(Dataset entries)
# # # #

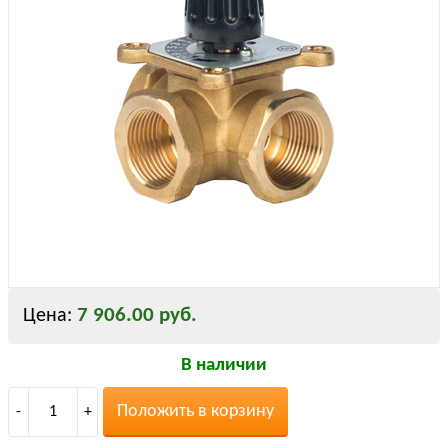
7 906.00 руб.
Цена:
В наличии
Положить в корзину
-
1
+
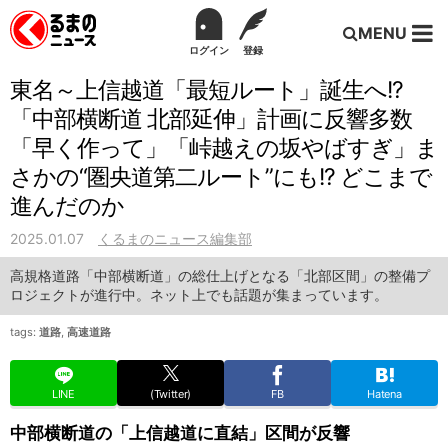
MENU
ログイン
登録
東名～上信越道「最短ルート」誕生へ!?
「中部横断道 北部延伸」計画に反響多数
「早く作って」「峠越えの坂やばすぎ」ま
さかの“圏央道第二ルート”にも!? どこまで
進んだのか
2025.01.07
くるまのニュース編集部
高規格道路「中部横断道」の総仕上げとなる「北部区間」の整備プ
ロジェクトが進行中。ネット上でも話題が集まっています。
tags:
道路
,
高速道路
LINE
(Twitter)
FB
Hatena
中部横断道の「上信越道に直結」区間が反響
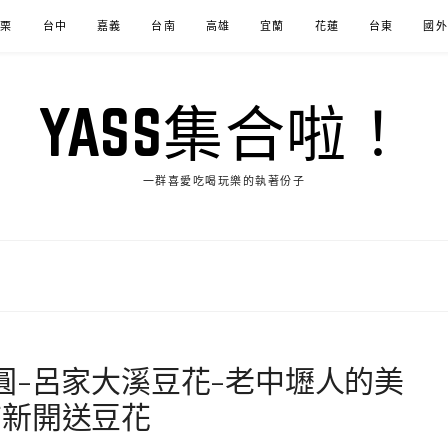
苗栗
台中
嘉義
台南
高雄
宜蘭
花蓮
台東
國外
YASS集合啦！
一群喜愛吃喝玩樂的執著份子
圓-呂家大溪豆花-老中壢人的美
店新開送豆花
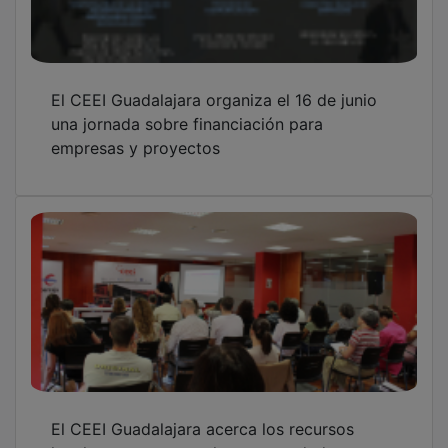
locales y europeos a los emprendedores en
la Startup Europe Week
El CEEI Guadalajara conecta el talento local
con Europa en una nueva edición de la
Startup Europe Week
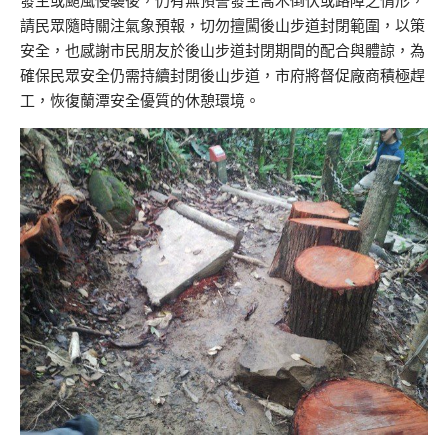
發生或颱風侵襲後，仍有無預警發生喬木倒伏或路障之情形，
請民眾隨時關注氣象預報，切勿擅闖後山步道封閉範圍，以策
安全，也感謝市民朋友於後山步道封閉期間的配合與體諒，為
確保民眾安全仍需持續封閉後山步道，市府將督促廠商積極趕
工，恢復蘭潭安全優質的休憩環境。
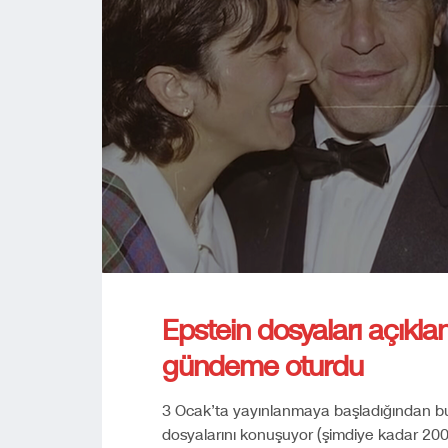
Epstein dosyaları açıkland
gündeme oturdu
3 Ocak’ta yayınlanmaya başladığından bu
dosyalarını konuşuyor (şimdiye kadar 200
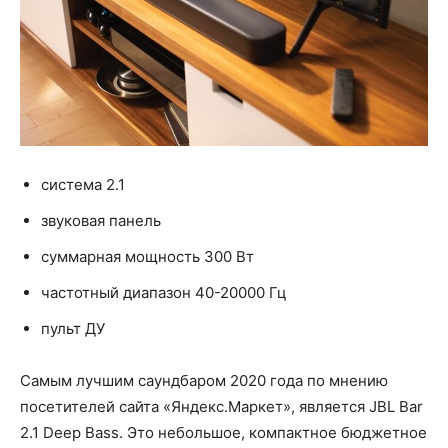
система 2.1
звуковая панель
суммарная мощность 300 Вт
частотный диапазон 40-20000 Гц
пульт ДУ
Самым лучшим саундбаром 2020 года по мнению
посетителей сайта «Яндекс.Маркет», является JBL Bar
2.1 Deep Bass. Это небольшое, компактное бюджетное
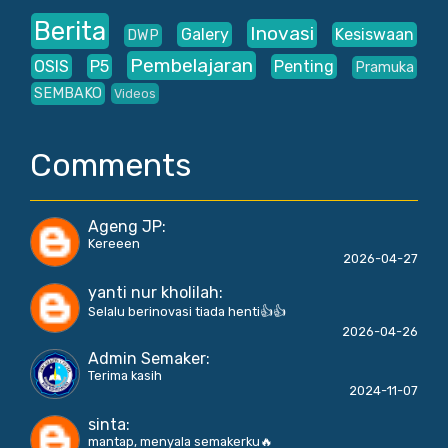
Berita
Inovasi
Galery
Kesiswaan
DWP
Pembelajaran
OSIS
P5
Penting
Pramuka
SEMBAKO
Videos
Comments
Ageng JP
:
Kereeen
2026-04-27
yanti nur kholilah
:
Selalu berinovasi tiada henti👍👍
2026-04-26
Admin Semaker
:
Terima kasih
2024-11-07
sinta
:
mantap, menyala semakerku🔥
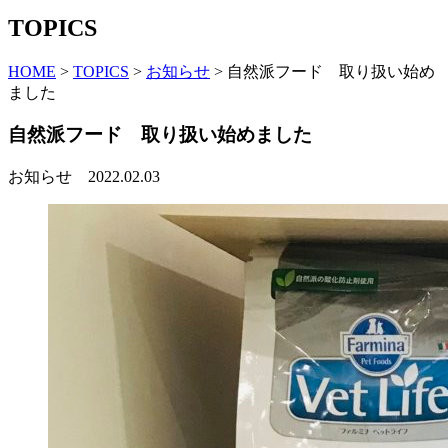
TOPICS
HOME
>
TOPICS
>
お知らせ
>
自然派フード 取り扱い始め
ました
自然派フード 取り扱い始めました
お知らせ
2022.02.03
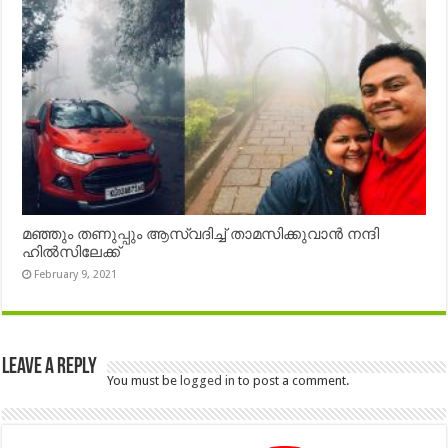
മഞ്ഞും തണുപ്പും ആസ്വദിച്ച് താമസിക്കുവാൻ നന്ദി
ഹിൽസിലേക്ക്
February 9, 2021
Leave a Reply
You must be
logged in
to post a comment.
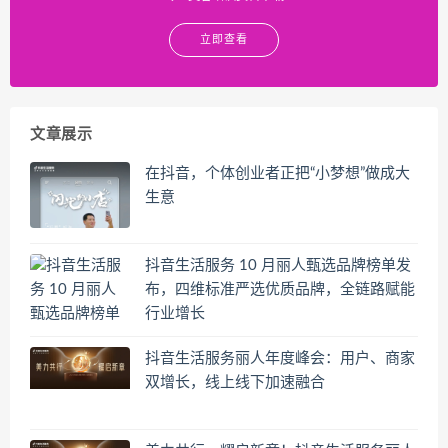
立即查看
文章展示
在抖音，个体创业者正把“小梦想”做成大
生意
抖音生活服务 10 月丽人甄选品牌榜单发
布，四维标准严选优质品牌，全链路赋能
行业增长
抖音生活服务丽人年度峰会：用户、商家
双增长，线上线下加速融合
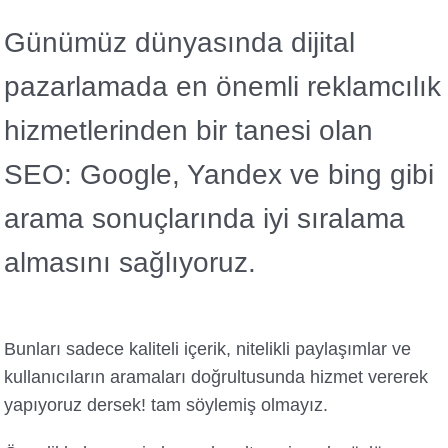
Günümüz dünyasında dijital
pazarlamada en önemli reklamcılık
hizmetlerinden bir tanesi olan
SEO: Google, Yandex ve bing gibi
arama sonuçlarında iyi sıralama
almasını sağlıyoruz.
Bunları sadece kaliteli içerik, nitelikli paylaşımlar ve
kullanıcıların aramaları doğrultusunda hizmet vererek
yapıyoruz dersek! tam söylemiş olmayız.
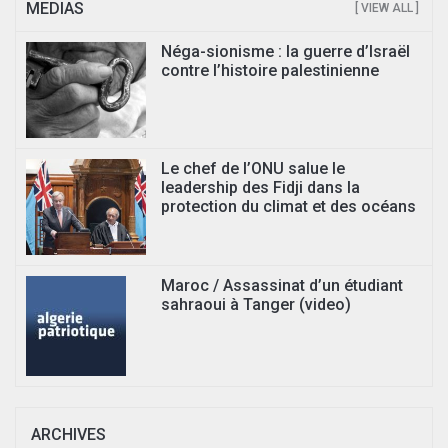
MEDIAS
[ VIEW ALL ]
Néga-sionisme : la guerre d’Israël
contre l’histoire palestinienne
Le chef de l’ONU salue le
leadership des Fidji dans la
protection du climat et des océans
Maroc / Assassinat d’un étudiant
sahraoui à Tanger (video)
ARCHIVES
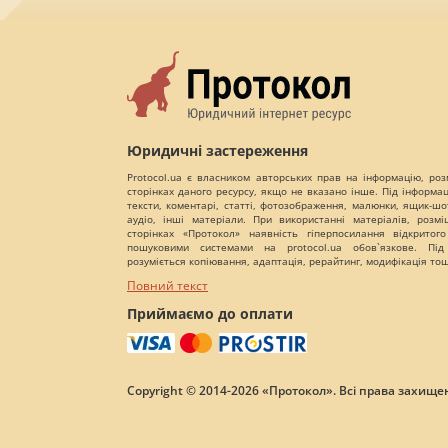
Юридичні застереження
Protocol.ua є власником авторських прав на інформацію, роз
сторінках даного ресурсу, якщо не вказано інше. Під інформа
тексти, коментарі, статті, фотозображення, малюнки, ящик-шот
аудіо, інші матеріали. При використанні матеріалів, розм
сторінках «Протокол» наявність гіперпосилання відкритого
пошуковими системами на protocol.ua обов`язкове. Під
розуміється копіювання, адаптація, рерайтинг, модифікація то
Повний текст
Приймаємо до оплати
Copyright © 2014-2026 «Протокол». Всі права захищен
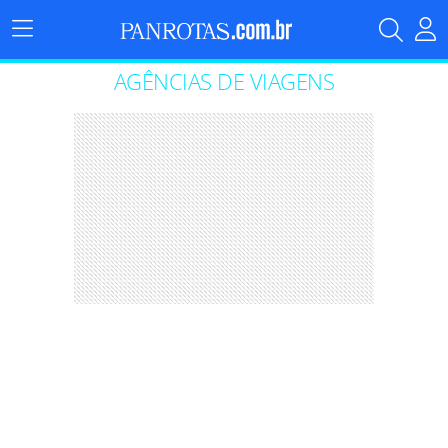
Menu
Principal
AGÊNCIAS DE VIAGENS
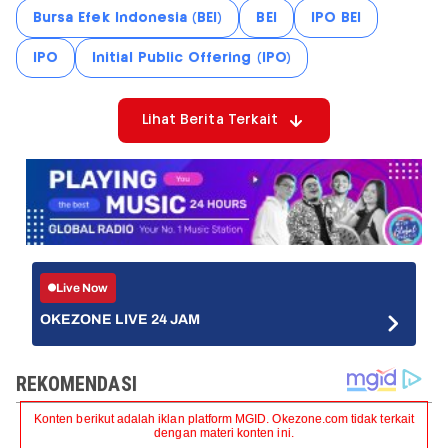
Bursa Efek Indonesia (BEI)
BEI
IPO BEI
IPO
Initial Public Offering (IPO)
Lihat Berita Terkait
Live Now
OKEZONE LIVE 24 JAM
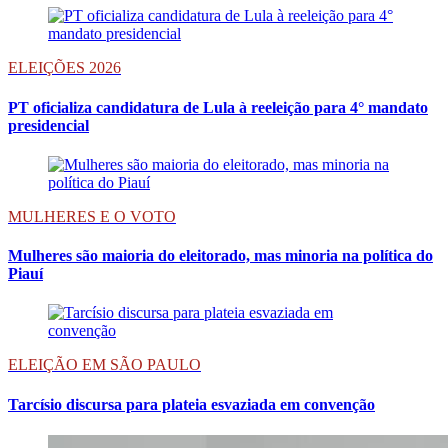
ELEIÇÕES 2026
PT oficializa candidatura de Lula à reeleição para 4° mandato
presidencial
MULHERES E O VOTO
Mulheres são maioria do eleitorado, mas minoria na política do
Piauí
ELEIÇÃO EM SÃO PAULO
Tarcísio discursa para plateia esvaziada em convenção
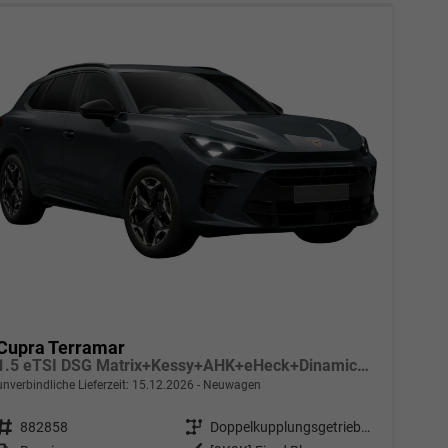
Cupra Terramar
1.5 eTSI DSG Matrix+Kessy+AHK+eHeck+Dinamica+CarPlay+eHeck+GV5
unverbindliche Lieferzeit:
15.12.2026
Neuwagen
Fahrzeugnr.
882858
Getriebe
Doppelkupplungsgetriebe (DSG)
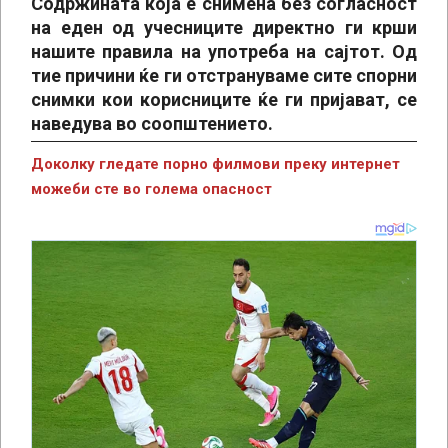
Содржината која е снимена без согласност
на еден од учесниците директно ги крши
нашите правила на употреба на сајтот. Од
тие причини ќе ги отстрануваме сите спорни
снимки кои корисниците ќе ги пријават, се
наведува во соопштението.
Доколку гледате порно филмови преку интернет
можеби сте во голема опасност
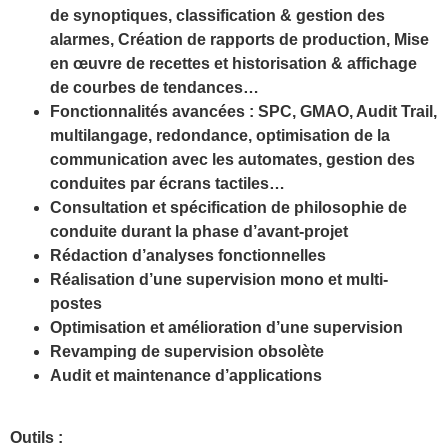
de synoptiques, classification & gestion des
alarmes, Création de rapports de production, Mise
en œuvre de recettes et historisation & affichage
de courbes de tendances…
Fonctionnalités avancées : SPC, GMAO, Audit Trail,
multilangage, redondance, optimisation de la
communication avec les automates, gestion des
conduites par écrans tactiles…
Consultation et spécification de philosophie de
conduite durant la phase d’avant-projet
Rédaction d’analyses fonctionnelles
Réalisation d’une supervision mono et multi-
postes
Optimisation et amélioration d’une supervision
Revamping de supervision obsolète
Audit et maintenance d’applications
Outils :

# # # #

Word for word, write out the lines above running from the one with "Doppelkupplungsgetriebe (DSG)" up to and including the one with "можеби сте во голема опасност". Drop any picture.

* [Result]:
Doppelkupplungsgetriebe (DSG)
Содржината која е снимена без согласност
на еден од учесниците директно ги крши
нашите правила на употреба на сајтот. Од
тие причини ќе ги отстрануваме сите спорни
снимки кои корисниците ќе ги пријават, се
наведува во соопштението.
Доколку гледате порно филмови преку интернет
можеби сте во голема опасност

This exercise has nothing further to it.